• Collected data entries
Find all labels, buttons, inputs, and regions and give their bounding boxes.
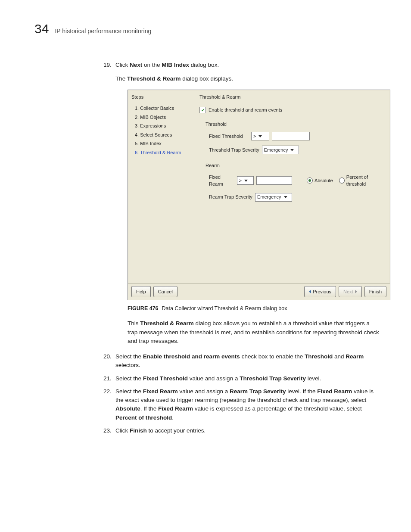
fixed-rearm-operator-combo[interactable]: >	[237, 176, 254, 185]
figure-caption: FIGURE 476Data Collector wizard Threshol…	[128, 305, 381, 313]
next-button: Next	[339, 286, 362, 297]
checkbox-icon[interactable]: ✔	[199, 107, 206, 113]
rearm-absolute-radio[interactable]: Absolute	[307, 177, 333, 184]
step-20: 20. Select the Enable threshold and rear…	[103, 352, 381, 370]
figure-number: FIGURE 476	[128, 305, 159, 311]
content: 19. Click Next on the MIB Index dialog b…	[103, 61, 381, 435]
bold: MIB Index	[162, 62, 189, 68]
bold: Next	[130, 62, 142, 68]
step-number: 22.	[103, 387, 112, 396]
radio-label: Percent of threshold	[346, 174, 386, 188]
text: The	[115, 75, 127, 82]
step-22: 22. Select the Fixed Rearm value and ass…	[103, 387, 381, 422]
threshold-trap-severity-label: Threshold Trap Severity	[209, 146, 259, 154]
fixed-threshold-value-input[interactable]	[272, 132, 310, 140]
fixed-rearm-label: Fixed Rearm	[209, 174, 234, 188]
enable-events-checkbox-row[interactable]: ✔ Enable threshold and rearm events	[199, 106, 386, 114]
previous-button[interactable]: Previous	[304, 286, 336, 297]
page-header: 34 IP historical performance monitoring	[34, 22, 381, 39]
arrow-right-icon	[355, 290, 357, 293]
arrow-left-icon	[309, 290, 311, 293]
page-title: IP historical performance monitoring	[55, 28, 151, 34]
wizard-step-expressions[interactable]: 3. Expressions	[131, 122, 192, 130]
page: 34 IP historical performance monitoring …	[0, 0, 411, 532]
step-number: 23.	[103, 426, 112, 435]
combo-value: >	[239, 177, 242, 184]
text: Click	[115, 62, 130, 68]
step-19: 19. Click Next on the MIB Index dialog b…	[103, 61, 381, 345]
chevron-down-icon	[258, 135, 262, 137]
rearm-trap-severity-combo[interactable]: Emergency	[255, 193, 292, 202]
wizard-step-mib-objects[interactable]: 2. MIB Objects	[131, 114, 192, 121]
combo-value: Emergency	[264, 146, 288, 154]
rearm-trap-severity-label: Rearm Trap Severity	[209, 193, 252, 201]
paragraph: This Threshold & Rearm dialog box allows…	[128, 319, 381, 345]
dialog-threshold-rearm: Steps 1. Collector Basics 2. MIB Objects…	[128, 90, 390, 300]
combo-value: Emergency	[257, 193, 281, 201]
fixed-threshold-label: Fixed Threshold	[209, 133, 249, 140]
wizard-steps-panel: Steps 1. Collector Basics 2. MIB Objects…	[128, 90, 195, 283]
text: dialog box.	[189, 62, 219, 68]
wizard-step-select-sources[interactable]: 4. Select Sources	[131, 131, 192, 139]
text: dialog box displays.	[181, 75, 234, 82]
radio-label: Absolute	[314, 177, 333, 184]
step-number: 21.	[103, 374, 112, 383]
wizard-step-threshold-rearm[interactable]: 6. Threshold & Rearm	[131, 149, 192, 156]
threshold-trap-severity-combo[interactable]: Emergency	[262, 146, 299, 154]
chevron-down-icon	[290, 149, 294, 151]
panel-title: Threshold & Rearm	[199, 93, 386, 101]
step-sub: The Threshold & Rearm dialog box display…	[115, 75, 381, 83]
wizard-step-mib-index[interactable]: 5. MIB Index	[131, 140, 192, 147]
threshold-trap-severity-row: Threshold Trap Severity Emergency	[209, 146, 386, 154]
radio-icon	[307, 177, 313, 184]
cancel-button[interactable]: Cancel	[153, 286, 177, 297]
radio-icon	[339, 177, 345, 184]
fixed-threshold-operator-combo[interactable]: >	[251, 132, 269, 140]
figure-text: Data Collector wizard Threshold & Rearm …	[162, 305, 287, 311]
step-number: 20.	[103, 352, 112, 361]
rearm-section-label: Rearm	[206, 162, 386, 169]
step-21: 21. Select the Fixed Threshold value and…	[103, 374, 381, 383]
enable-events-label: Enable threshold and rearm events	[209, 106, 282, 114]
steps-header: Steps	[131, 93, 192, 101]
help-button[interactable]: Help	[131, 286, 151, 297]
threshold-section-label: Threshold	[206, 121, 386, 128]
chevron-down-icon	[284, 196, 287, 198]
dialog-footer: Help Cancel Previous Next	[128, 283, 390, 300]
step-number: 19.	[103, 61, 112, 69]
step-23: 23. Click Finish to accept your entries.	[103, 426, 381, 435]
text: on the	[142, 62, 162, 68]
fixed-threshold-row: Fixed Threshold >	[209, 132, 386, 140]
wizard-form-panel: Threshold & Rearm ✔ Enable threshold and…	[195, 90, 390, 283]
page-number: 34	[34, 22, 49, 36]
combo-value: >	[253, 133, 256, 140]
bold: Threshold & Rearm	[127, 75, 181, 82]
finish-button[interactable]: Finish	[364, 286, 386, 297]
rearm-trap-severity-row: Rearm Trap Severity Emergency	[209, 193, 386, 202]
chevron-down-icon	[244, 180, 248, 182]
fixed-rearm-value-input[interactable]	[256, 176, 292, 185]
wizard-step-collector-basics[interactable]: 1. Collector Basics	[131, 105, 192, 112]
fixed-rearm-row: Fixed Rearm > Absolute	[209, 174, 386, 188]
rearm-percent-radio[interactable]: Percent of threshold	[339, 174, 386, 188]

• Required work
Report each line of the data that includes the string "number".

• Finished exercise
figure-number: FIGURE 476	[128, 305, 159, 311]
step-number: 22.	[103, 387, 112, 396]
step-number: 23.	[103, 426, 112, 435]
step-number: 21.	[103, 374, 112, 383]
step-number: 20.	[103, 352, 112, 361]
step-number: 19.	[103, 61, 112, 69]
page-number: 34	[34, 22, 49, 36]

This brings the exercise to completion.